PDFファイルは→csijnewsletter_032_khayashi_20151003.pdf
連載第3回「博物館の展示は何かを伝えるのですか?」
連載第2回「博物館はいくつありますか?」
連載第1回「科学館は博物館ですか?」


 前回は滋賀県立琵琶湖博物館の常設展示で、博物館の研究員の「顔が見える」展示を検討しました。今回はそのもう一つの例として、パナソニックセンター東京(東京都江東区有明)に実験的に設置された展示施設「ダイノソアファクトリー」を見ていきます。ここでは研究員の「顔が見える」ことに加えて、化石や地層の研究がどのように進められてきたのか、いま進められているのかを来館者に理解させ、その過程に参加を促すように巧みに組み立てられています。

ダイノソアファクトリー

 「ダイノソアファクトリー」は、林原自然科学博物館と松下電器産業株式会社(現パナソニック株式会社、以下、パナソニックと略します)が共同で2002年9月〜2006年5月に運営した施設で、フルネームは「パナソニックデジタルネットワークミュージアム 林原自然科学博物館 Dinosaur FACTory」といいます。
 
 株式会社林原は「トレハロース」の生産などで知られるバイオメーカーで、林原美術館(1964年開館)など企業メセナ活動を幅広く行っており、その一つに自然科学博物館計画がありました。林原自然科学博物館は1992年に準備室が設置され、1993年からはモンゴル古生物学センターと共同でモンゴルでの恐竜化石調査に取り組み、成果をあげつつありました。近い将来に本拠地、岡山市に博物館本体を建設するまでの準備期間として、今回紹介するダイノソアファクトリーや出張教室など、ユニークな教育活動を行っていました。ところが、2011年に親会社である(旧)林原の経営が破たんし、会社更生の手続きが始まってしまいました。林原自然科学博物館は2014年で活動を休止することとなり、1万点に及ぶ標本(注1)のうち、それまでにモンゴルで発掘・調査してきた化石標本等はモンゴルに戻し、その他の標本等は、関連施設に移管しました(注2)。
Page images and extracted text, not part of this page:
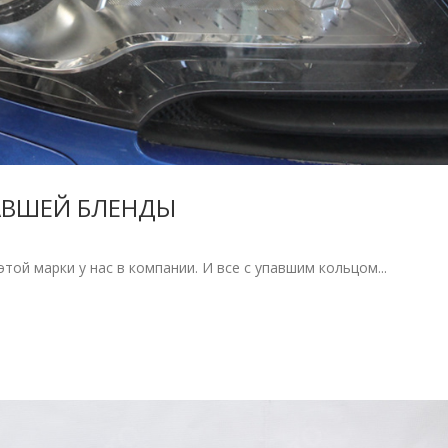
АВШЕЙ БЛЕНДЫ
той марки у нас в компании. И все с упавшим кольцом...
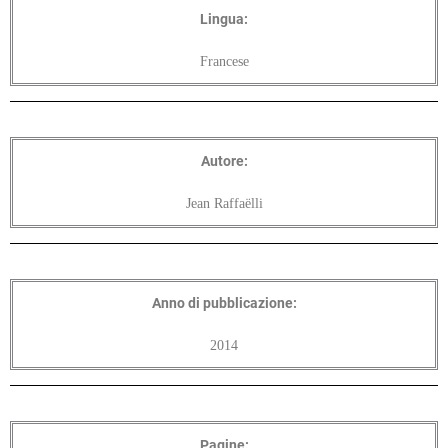
Lingua:
Francese
Autore:
Jean Raffaëlli
Anno di pubblicazione:
2014
Pagine:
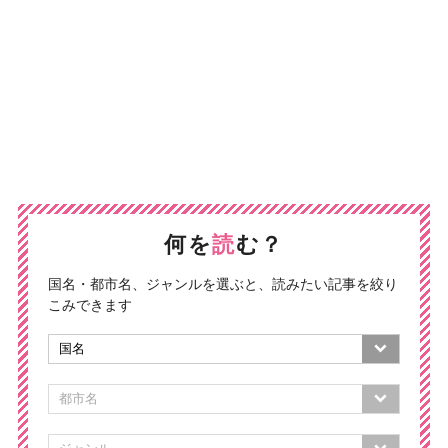
何を
読
む？
国名・都市名、ジャンルを選ぶと、読みたい記事を絞り
こみできます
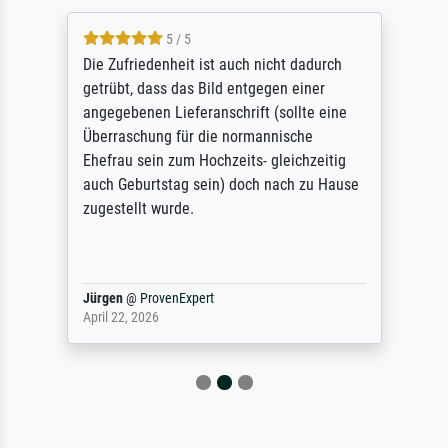
5 / 5
Die Zufriedenheit ist auch nicht dadurch
getrübt, dass das Bild entgegen einer
angegebenen Lieferanschrift (sollte eine
Überraschung für die normannische
Ehefrau sein zum Hochzeits- gleichzeitig
auch Geburtstag sein) doch nach zu Hause
zugestellt wurde.
Jürgen
@
ProvenExpert
April 22, 2026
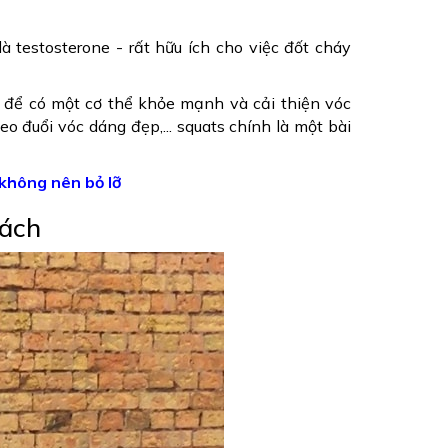
à testosterone - rất hữu ích cho việc đốt cháy
at để có một cơ thể khỏe mạnh và cải thiện vóc
o đuổi vóc dáng đẹp,... squats chính là một bài
không nên bỏ lỡ
cách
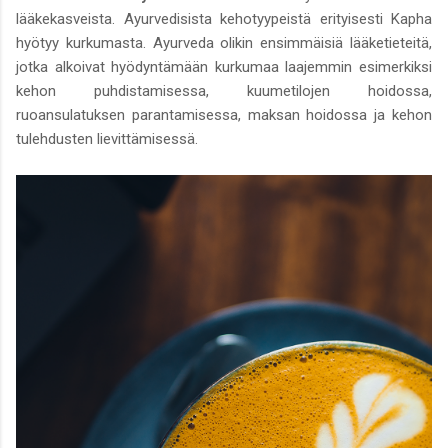
lääkekasveista. Ayurvedisista kehotyypeistä erityisesti Kapha
hyötyy kurkumasta. Ayurveda olikin ensimmäisiä lääketieteitä,
jotka alkoivat hyödyntämään kurkumaa laajemmin esimerkiksi
kehon puhdistamisessa, kuumetilojen hoidossa,
ruoansulatuksen parantamisessa, maksan hoidossa ja kehon
tulehdusten lievittämisessä.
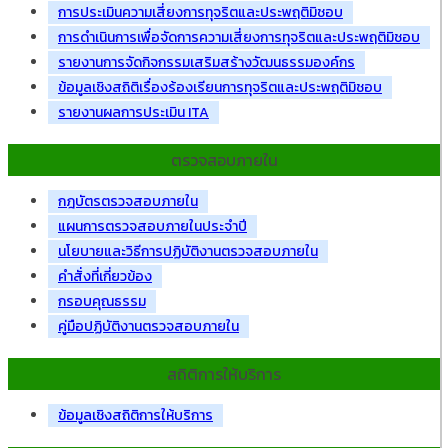
การประเมินความเสี่ยงการทุจริตและประพฤติมิชอบ
การดำเนินการเพื่อจัดการความเสี่ยงการทุจริตและประพฤติมิชอบ
รายงานการจัดกิจกรรมเสริมสร้างวัฒนธรรมองค์กร
ข้อมูลเชิงสถิติเรื่องร้องเรียนการทุจริตและประพฤติมิชอบ
รายงานผลการประเมิน ITA
ตรวจสอบภายใน
กฎบัตรตรวจสอบภายใน
แผนการตรวจสอบภายในประจำปี
นโยบายและวิธีการปฏิบัติงานตรวจสอบภายใน
คำสั่งที่เกี่ยวข้อง
กรอบคุณธรรม
คู่มือปฏิบัติงานตรวจสอบภายใน
สถิติการให้บริการ
ข้อมูลเชิงสถิติการให้บริการ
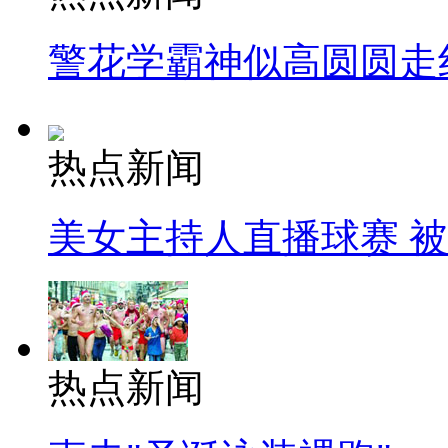
警花学霸神似高圆圆走
热点新闻
美女主持人直播球赛 
热点新闻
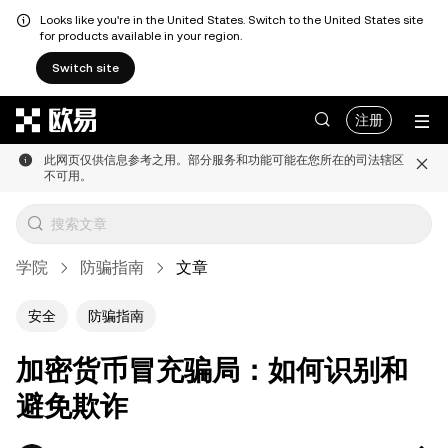
Looks like you're in the United States. Switch to the United States site
for products available in your region.
Switch site
跳转至主要内容
注册
此网页仅供信息参考之用。部分服务和功能可能在您所在的司法辖区
不可用。
学院
防骗指南
文章
安全
防骗指南
加密货币冒充骗局：如何识别和
避免欺诈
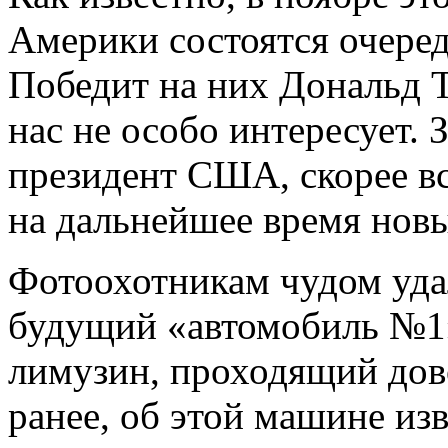
Америки состоятся очере
Победит на них Дональд 
нас не особо интересует. З
президент США, скорее вс
на дальнейшее время нов
Фотоохотникам чудом уда
будущий «автомобиль №1
лимузин, проходящий дов
ранее, об этой машине из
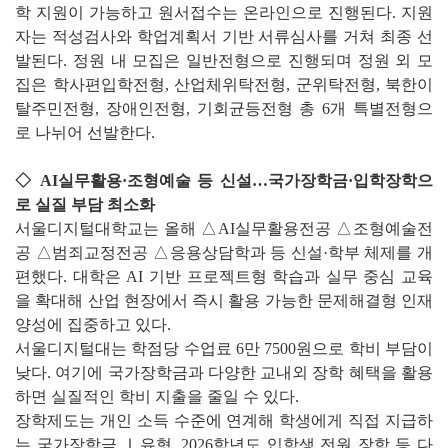
학 지원이 가능하고 원서접수는 온라인으로 진행된다. 지원
자는 적성검사와 학업계획서 기반 서류심사를 거쳐 최종 선
발된다. 정원 내 모집은 일반전형으로 진행되며 정원 외 모
집은 학사편입학전형, 산업체위탁전형, 군위탁전형, 북한이
탈주민전형, 장애인전형, 기회균등전형 총 6개 특별전형으
로 나뉘어 선발한다.
◇ AI실무활용·조형예술 등 신설…국가장학금·입학장학으
로 실질 부담 최소화
서울디지털대학교는 올해 △AI실무활용전공 △조형예술전
공 △범죄교정전공 △응용상담학과 등 신설·학부 체제를 개
편했다. 대학은 AI 기반 프로젝트형 학습과 실무 중심 교육
을 확대해 산업 현장에서 즉시 활용 가능한 문제해결형 인재
양성에 집중하고 있다.
서울디지털대는 학점당 수업료 6만 7500원으로 학비 부담이
낮다. 여기에 국가장학금과 다양한 교내외 장학 혜택을 활용
하면 실질적인 학비 지출을 줄일 수 있다.
장학제도는 개인 소득 수준에 연계해 학생에게 직접 지급하
는 국가장학금 Ⅰ유형, 2026학년도 입학생 전원 장학 등 다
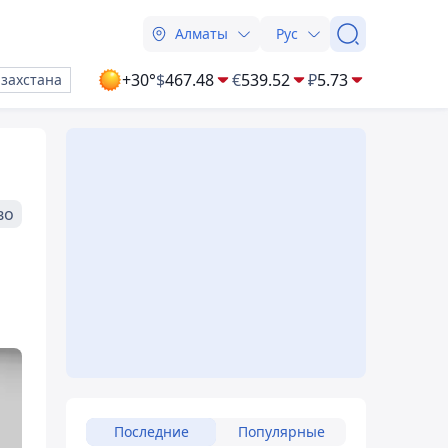
Алматы
Рус
+30°
$
467.48
€
539.52
₽
5.73
азахстана
во
Последние
Популярные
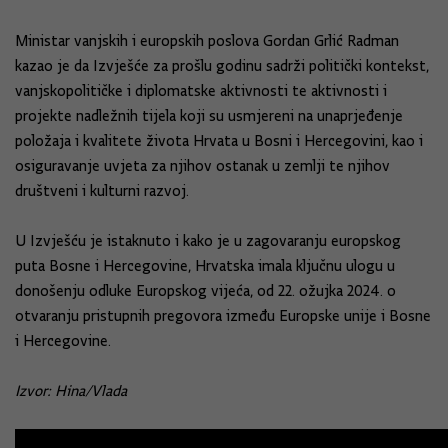
Ministar vanjskih i europskih poslova Gordan Grlić Radman
kazao je da Izvješće za prošlu godinu sadrži politički kontekst,
vanjskopolitičke i diplomatske aktivnosti te aktivnosti i
projekte nadležnih tijela koji su usmjereni na unaprjeđenje
položaja i kvalitete života Hrvata u Bosni i Hercegovini, kao i
osiguravanje uvjeta za njihov ostanak u zemlji te njihov
društveni i kulturni razvoj.
U Izvješću je istaknuto i kako je u zagovaranju europskog
puta Bosne i Hercegovine, Hrvatska imala ključnu ulogu u
donošenju odluke Europskog vijeća, od 22. ožujka 2024. o
otvaranju pristupnih pregovora između Europske unije i Bosne
i Hercegovine.
Izvor: Hina/Vlada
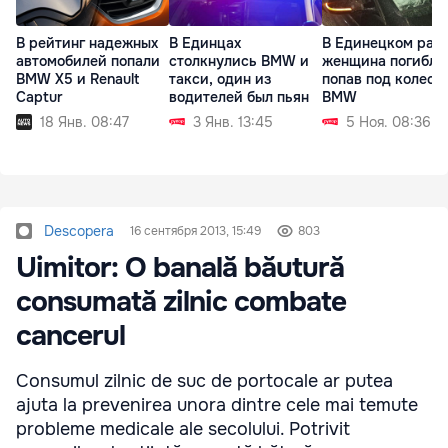
В рейтинг надежных
В Единцах
В Единецком рай
автомобилей попали
столкнулись BMW и
женщина погибла
BMW X5 и Renault
такси, один из
попав под колеса
Captur
водителей был пьян
BMW
18 Янв. 08:47
3 Янв. 13:45
5 Ноя. 08:36
Descopera
16 сентября 2013, 15:49
803
Uimitor: O banală băutură
consumată zilnic combate
cancerul
Consumul zilnic de suc de portocale ar putea
ajuta la prevenirea unora dintre cele mai temute
probleme medicale ale secolului. Potrivit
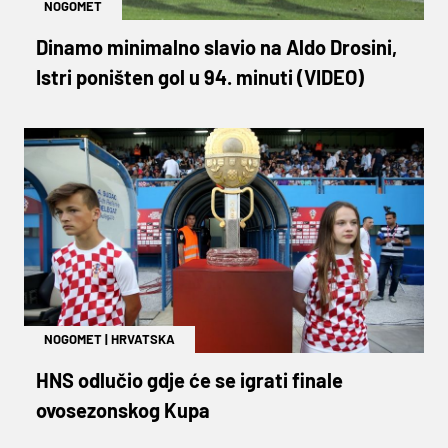
NOGOMET
Dinamo minimalno slavio na Aldo Drosini,
Istri poništen gol u 94. minuti (VIDEO)
NOGOMET
|
HRVATSKA
HNS odlučio gdje će se igrati finale
ovosezonskog Kupa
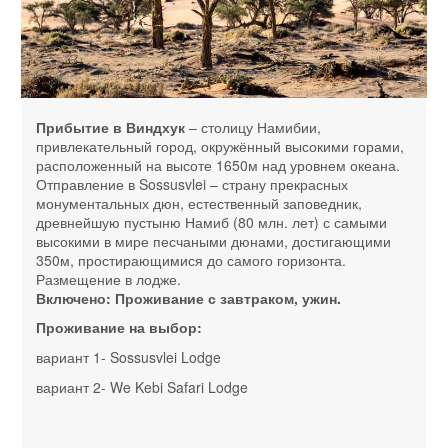
Прибытие в Виндхук
– столицу Намибии,
привлекательный город, окружённый высокими горами,
расположенный на высоте 1650м над уровнем океана.
Отправление в Sossusvlei – страну прекрасных
монументальных дюн, естественный заповедник,
древнейшую пустыню Намиб (80 млн. лет) с самыми
высокими в мире песчаными дюнами, достигающими
350м, простирающимися до самого горизонта.
Размещение в лодже.
Включено: Проживание с завтраком, ужин.
Проживание на выбор:
вариант 1- Sossusvlei Lodge
вариант 2- We Kebi Safari Lodge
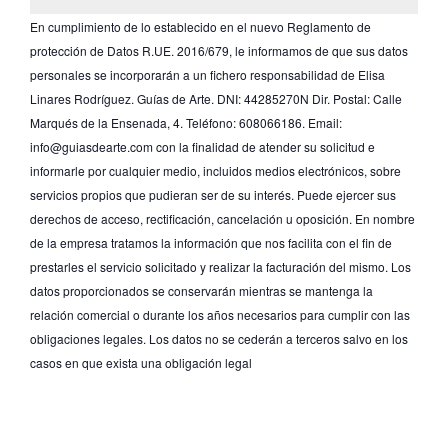
En cumplimiento de lo establecido en el nuevo Reglamento de
protección de Datos R.UE. 2016/679, le informamos de que sus datos
personales se incorporarán a un fichero responsabilidad de Elisa
Linares Rodríguez. Guías de Arte. DNI: 44285270N Dir. Postal: Calle
Marqués de la Ensenada, 4. Teléfono: 608066186. Email:
info@guiasdearte.com con la finalidad de atender su solicitud e
informarle por cualquier medio, incluidos medios electrónicos, sobre
servicios propios que pudieran ser de su interés. Puede ejercer sus
derechos de acceso, rectificación, cancelación u oposición. En nombre
de la empresa tratamos la información que nos facilita con el fin de
prestarles el servicio solicitado y realizar la facturación del mismo. Los
datos proporcionados se conservarán mientras se mantenga la
relación comercial o durante los años necesarios para cumplir con las
obligaciones legales. Los datos no se cederán a terceros salvo en los
casos en que exista una obligación legal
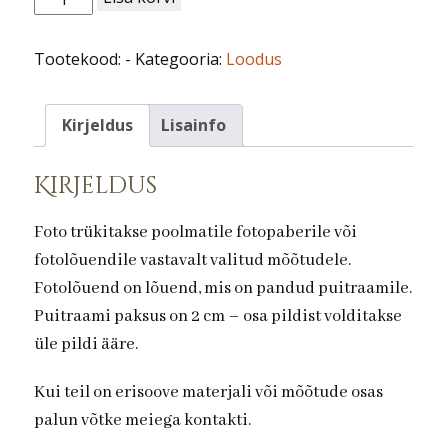
nr
32.
Tootekood:
-
Kategooria:
Loodus
Paju
kogus
Kirjeldus
Lisainfo
Kirjeldus
Foto trükitakse poolmatile fotopaberile või
fotolõuendile vastavalt valitud mõõtudele.
Fotolõuend on lõuend, mis on pandud puitraamile.
Puitraami paksus on 2 cm – osa pildist volditakse
üle pildi ääre.
Kui teil on erisoove materjali või mõõtude osas
palun võtke meiega kontakti.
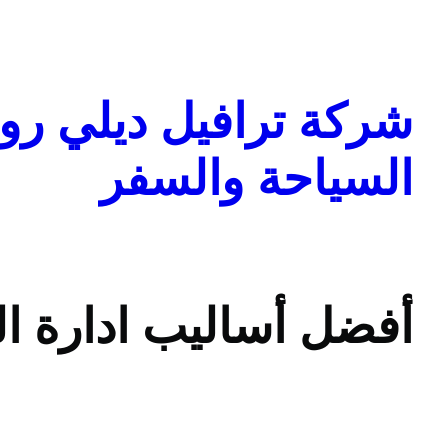
تخطى
إلى
المحتوى
شركة ترافيل ديلي روا
السياحة والسفر
أفضل أساليب ادارة ال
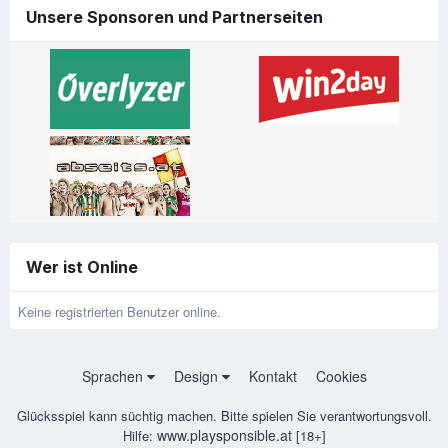
Unsere Sponsoren und Partnerseiten
Wer ist Online
Keine registrierten Benutzer online.
Sprachen
Design
Kontakt
Cookies
Glücksspiel kann süchtig machen. Bitte spielen Sie verantwortungsvoll.
www.playsponsible.at
Hilfe:
[18+]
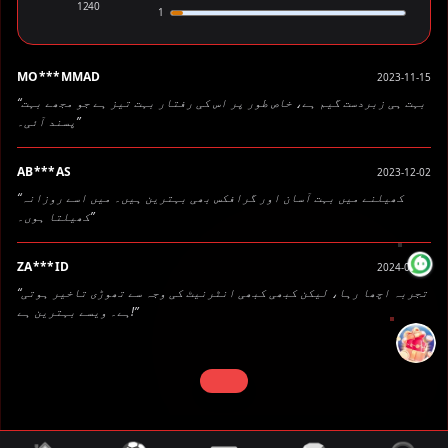
1240
1
MO***MMAD
2023-11-15
“بہت ہی زبردست گیم ہے، خاص طور پر اس کی رفتار بہت تیز ہے جو مجھے بہت
پسند آئی۔”
AB***AS
2023-12-02
“کھیلنے میں بہت آسان اور گرافکس بھی بہترین ہیں۔ میں اسے روزانہ
کھیلتا ہوں۔”
ZA***ID
2024-01-10
“تجربہ اچھا رہا، لیکن کبھی کبھی انٹرنیٹ کی وجہ سے تھوڑی تاخیر ہوتی
ہے۔ ویسے بہترین ہے!”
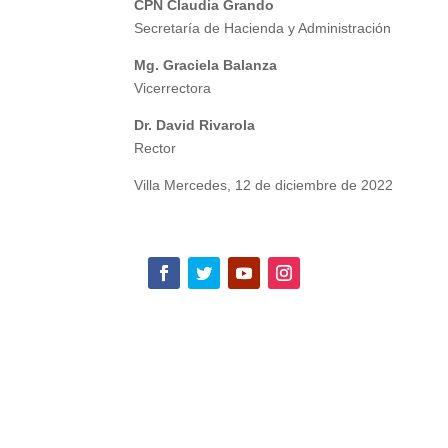
CPN Claudia Grando
Secretaría de Hacienda y Administración
Mg. Graciela Balanza
Vicerrectora
Dr. David Rivarola
Rector
Villa Mercedes, 12 de diciembre de 2022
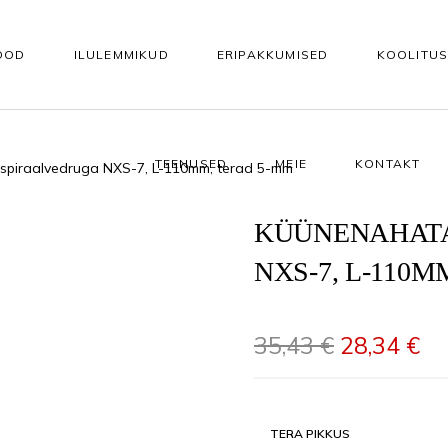
OOD
ILULEMMIKUD
ERIPAKKUMISED
KOOLITU
TEENUSED
MEIE
KONTAKT
spiraalvedruga NXS-7, L-110mm, terad 5-mm
KEHAHOOLDUS
KÜÜNTELE
Vannisoolad ja -õlid
Tarvikud kunstküünteks
KÜÜNENAHATA
NXS-7, L-110
asutuseks
Koorijad
Alusgeelid
e
Kehapuhastusgeelid
Akrüül- ja ehitusgeelid
Algne hind
Pr
35,43
€
28,34
€
Kehaseerumid
Geellakid
 seerumid
Kehakreemid
Geellaki otsing värvitoonide 
TERA PIKKUS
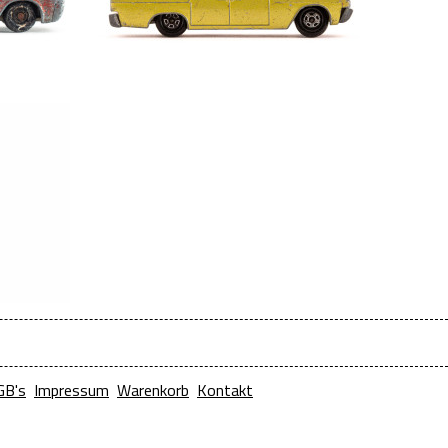
GB's
Impressum
Warenkorb
Kontakt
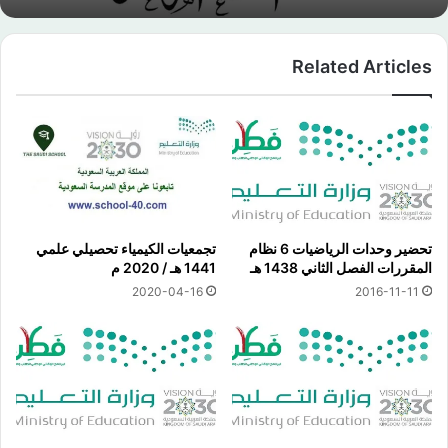
Related Articles
تحضير وحدات الرياضيات 6 نظام
تجمعيات الكيمياء تحصيلي علمي
المقررات الفصل الثاني 1438 هـ
1441 هـ / 2020 م
2020-04-16
2016-11-11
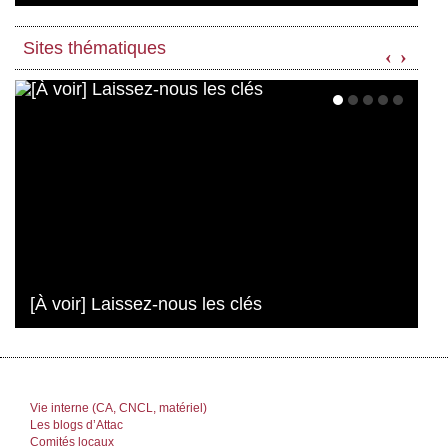
Sites thématiques
‹
›
[À voir] Laissez-nous les clés
Vie interne (CA, CNCL, matériel)
Les blogs d’Attac
Comités locaux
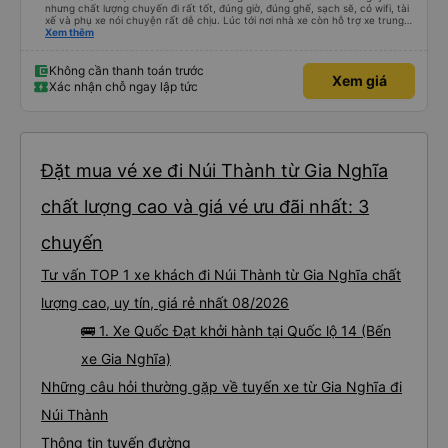
nhưng chất lượng chuyến đi rất tốt, đúng giờ, đúng ghế, sạch sẽ, có wifi, tài
xế và phụ xe nói chuyện rất dễ chịu. Lúc tới nơi nhà xe còn hỗ trợ xe trung
chuyển tới tận nhà. 10đ cho nhà xe, hy vọng nhà xe duy trì được chất lượng
Xem thêm
này. Cảm ơn
Không cần thanh toán trước
Xem giá
Xác nhận chỗ ngay lập tức
Đặt mua vé xe đi Núi Thành từ Gia Nghĩa
chất lượng cao và giá vé ưu đãi nhất: 3
chuyến
Tư vấn TOP 1 xe khách đi Núi Thành từ Gia Nghĩa chất
lượng cao, uy tín, giá rẻ nhất 08/2026
🚌 1. Xe Quốc Đạt khởi hành tại Quốc lộ 14 (Bến
xe Gia Nghĩa)
Những câu hỏi thường gặp về tuyến xe từ Gia Nghĩa đi
Núi Thành
Thông tin tuyến đường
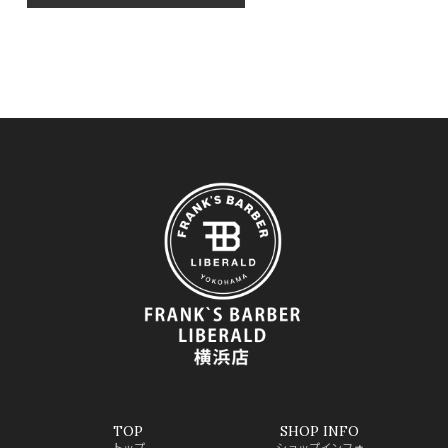
TOP
SHOP INFO
トップ
ショップインフォ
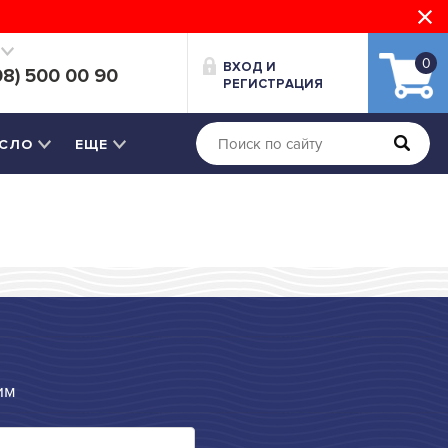
0
ВХОД И
08) 500 00 90
РЕГИСТРАЦИЯ
СЛО
ЕЩЕ
им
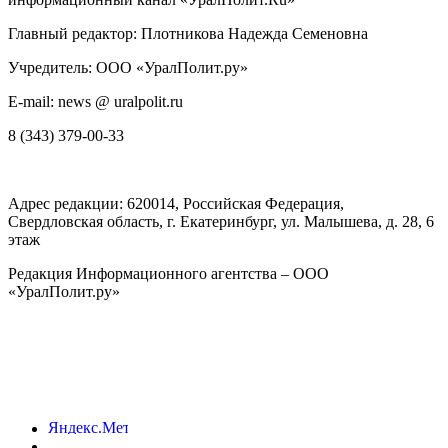
Главный редактор: Плотникова Надежда Семеновна
Учредитель: ООО «УралПолит.ру»
E-mail: news @ uralpolit.ru
8 (343) 379-00-33
Адрес редакции:
620014
, Российская Федерация,
Свердловская область, г.
Екатеринбург
,
ул. Малышева, д. 28
, 6
этаж
Редакция Информационного агентства – ООО
«УралПолит.ру»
 ダイノソアファクトリーは当初計画では3年間、最終的に8か月延長して3年8か月間(注3)と期間限定のプロジェクトでした。(残念ながら結果的に実現しませんでしたが)近い将来に博物館本体を建設するための準備として、きわめて実験的な展示を制作し、教育プログラムを運営したものと見えます。ダイノソアファクトリーは公開当時も一定の注目を集め、いくつかの雑誌記事で紹介されました(気がついた範囲に限られますが、当時の文献を末尾にリストアップしました)。わたし自身は数回訪れ、また終了の3か月前の2006年2月12日・13日に開催された、プロジェクトを総括シンポジウムにも参加しました。プロジェクトが終了してちょうど10年目にその展示を振り返るというのも何かの巡り合わせかもしれません。